Atwood, 38, came up with the idea for SupportPay after going through a divorce of her own at age 26. She said: “You get a bill for everything in life, but you don’t get a bill for child support. … I decided five years ago to quit my very lucrative corporate job to pursue this and see if I could actually come up with a solution since there was nothing out there. I started that in 2011. For the first year, I taught myself how to code. I built the first product myself.”

Roughly 55 million parents pay $230 billion in support payments annually in the United States alone, Atwood said, so there’s a huge potential for SupportPay to be the platform of choice for individual consumers now and perhaps for government agencies in the future. Thirty percent of those divorced parents have their payments managed by state systems because they receive some form of public assistance, and the other 70 percent have to remember to pay on their own.

“The states are collecting about $29 billion every year in child support,” Atwood said, “but … you have these other 39 million parents who are exchanging $200 billion every year in child support and child expense, and they have no solution whatsoever.”
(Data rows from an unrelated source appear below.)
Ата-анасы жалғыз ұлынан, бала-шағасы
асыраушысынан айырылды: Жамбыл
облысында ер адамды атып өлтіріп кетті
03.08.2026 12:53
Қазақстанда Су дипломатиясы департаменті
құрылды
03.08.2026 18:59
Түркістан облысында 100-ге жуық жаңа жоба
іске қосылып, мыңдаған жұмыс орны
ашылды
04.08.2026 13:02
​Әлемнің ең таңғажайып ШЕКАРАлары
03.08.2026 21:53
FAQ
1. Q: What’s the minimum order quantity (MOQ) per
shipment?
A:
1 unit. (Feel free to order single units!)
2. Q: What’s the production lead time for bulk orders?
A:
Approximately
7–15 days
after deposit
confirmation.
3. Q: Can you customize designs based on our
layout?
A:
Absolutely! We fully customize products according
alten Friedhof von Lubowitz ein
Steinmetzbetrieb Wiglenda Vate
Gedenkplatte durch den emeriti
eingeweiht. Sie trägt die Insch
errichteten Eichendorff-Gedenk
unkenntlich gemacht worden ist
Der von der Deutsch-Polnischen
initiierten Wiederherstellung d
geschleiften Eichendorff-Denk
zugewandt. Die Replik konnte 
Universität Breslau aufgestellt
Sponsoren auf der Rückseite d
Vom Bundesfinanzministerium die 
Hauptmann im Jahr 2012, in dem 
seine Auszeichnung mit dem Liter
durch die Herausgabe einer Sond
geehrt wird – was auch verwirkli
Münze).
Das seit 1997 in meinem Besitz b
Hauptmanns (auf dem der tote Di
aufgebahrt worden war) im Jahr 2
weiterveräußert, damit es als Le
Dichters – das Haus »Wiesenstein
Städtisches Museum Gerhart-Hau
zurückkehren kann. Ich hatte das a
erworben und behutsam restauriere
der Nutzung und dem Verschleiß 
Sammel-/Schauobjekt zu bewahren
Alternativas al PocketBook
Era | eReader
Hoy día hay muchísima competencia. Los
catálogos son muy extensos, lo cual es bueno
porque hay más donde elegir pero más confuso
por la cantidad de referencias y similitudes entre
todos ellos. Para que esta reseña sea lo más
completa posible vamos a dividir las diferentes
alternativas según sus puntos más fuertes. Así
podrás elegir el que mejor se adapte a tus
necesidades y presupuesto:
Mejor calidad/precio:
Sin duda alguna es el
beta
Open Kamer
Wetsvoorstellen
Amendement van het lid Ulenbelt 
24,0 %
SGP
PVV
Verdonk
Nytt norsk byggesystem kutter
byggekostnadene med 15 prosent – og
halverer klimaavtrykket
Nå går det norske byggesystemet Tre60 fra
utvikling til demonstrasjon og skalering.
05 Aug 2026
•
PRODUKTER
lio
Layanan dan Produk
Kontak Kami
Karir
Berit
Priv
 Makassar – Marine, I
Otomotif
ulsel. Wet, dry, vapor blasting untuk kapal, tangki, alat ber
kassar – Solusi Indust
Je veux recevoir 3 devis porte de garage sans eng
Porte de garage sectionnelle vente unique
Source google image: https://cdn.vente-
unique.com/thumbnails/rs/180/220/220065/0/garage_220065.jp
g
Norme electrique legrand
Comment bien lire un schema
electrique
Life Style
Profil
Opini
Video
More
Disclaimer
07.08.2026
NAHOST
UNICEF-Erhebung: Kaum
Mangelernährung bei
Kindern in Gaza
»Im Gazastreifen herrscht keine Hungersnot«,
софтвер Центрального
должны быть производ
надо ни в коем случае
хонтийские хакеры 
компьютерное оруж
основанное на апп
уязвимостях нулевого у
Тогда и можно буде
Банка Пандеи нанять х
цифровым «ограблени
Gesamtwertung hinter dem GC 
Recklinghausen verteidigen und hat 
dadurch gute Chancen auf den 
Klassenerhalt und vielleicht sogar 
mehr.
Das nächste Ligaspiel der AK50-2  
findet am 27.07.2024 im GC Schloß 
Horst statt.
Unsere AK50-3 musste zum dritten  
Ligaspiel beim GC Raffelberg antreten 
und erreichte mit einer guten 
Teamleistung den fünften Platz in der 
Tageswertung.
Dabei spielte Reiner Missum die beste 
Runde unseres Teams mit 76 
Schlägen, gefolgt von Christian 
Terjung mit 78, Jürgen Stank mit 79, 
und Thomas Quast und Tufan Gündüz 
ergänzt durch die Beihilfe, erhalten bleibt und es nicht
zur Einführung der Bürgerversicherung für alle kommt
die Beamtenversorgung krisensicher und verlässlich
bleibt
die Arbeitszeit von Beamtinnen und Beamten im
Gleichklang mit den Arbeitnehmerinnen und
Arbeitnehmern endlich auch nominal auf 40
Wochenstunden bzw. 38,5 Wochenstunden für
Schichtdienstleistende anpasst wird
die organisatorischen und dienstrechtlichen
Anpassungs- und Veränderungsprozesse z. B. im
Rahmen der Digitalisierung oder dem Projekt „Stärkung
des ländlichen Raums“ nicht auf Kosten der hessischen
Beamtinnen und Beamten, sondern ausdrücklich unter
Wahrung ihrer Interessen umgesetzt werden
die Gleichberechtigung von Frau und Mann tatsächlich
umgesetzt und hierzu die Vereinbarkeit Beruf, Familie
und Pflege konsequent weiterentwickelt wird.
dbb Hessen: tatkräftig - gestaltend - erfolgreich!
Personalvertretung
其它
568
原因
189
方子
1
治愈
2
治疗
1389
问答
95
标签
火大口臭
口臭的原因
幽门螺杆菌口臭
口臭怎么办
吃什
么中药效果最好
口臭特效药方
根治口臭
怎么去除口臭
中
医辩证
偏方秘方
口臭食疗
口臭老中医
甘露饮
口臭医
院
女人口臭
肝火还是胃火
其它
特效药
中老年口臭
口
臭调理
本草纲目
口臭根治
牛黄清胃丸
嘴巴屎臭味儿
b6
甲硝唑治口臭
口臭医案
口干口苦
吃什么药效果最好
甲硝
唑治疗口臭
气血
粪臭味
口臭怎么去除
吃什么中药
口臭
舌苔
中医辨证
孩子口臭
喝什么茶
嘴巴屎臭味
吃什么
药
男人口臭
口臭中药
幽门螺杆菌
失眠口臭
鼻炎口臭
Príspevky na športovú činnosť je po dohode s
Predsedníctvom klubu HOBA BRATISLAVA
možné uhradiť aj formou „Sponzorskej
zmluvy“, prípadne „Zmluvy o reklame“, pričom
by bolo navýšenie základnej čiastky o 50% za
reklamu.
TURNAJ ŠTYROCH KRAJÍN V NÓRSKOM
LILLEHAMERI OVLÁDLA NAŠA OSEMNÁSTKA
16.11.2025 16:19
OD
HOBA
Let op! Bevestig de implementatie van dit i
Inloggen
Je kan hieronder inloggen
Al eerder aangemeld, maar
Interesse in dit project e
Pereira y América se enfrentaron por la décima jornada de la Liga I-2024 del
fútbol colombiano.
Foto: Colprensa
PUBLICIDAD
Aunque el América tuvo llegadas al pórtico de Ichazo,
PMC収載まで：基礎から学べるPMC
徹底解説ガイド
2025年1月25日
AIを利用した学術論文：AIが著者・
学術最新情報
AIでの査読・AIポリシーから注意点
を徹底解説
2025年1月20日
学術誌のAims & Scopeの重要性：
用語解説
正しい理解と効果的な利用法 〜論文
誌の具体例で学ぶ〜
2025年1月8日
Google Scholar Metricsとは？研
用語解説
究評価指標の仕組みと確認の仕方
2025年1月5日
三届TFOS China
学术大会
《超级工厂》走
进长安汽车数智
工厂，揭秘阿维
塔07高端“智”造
In addition, she said, roughly 85 percent of state child-support systems are 10 years or older and it costs roughly $6 billion a year to update or maintain these systems.

Atwood and her investors are betting that, at some point, states will be looking for a more cost-effective solution and SupportPay will be well-positioned. The consumer software costs the paying parent at least $9.99 a month, but the other parent can use a free version of the software with fewer functions.